:: DATA ::
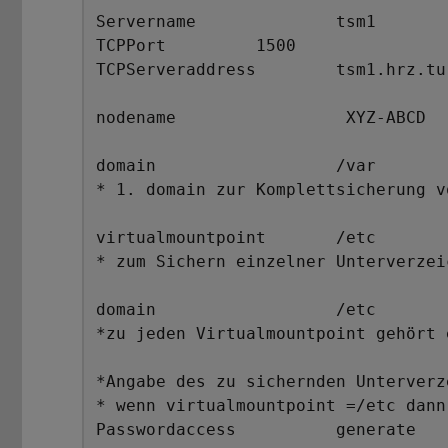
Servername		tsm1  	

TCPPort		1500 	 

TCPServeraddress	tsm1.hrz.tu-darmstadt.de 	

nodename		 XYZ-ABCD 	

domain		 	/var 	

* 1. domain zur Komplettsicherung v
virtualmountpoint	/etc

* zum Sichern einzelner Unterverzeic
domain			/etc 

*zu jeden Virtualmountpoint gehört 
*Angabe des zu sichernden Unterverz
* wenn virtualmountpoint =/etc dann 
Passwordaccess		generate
* * *
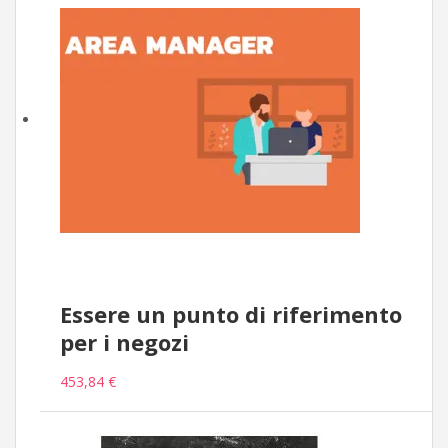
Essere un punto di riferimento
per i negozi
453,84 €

:: WHAT IS REQUIRED ::
Go through the material above, find each line with the string "domain", and copy it.

:: WRITTEN SOLUTION ::
domain		 	/var 	
* 1. domain zur Komplettsicherung v
domain			/etc 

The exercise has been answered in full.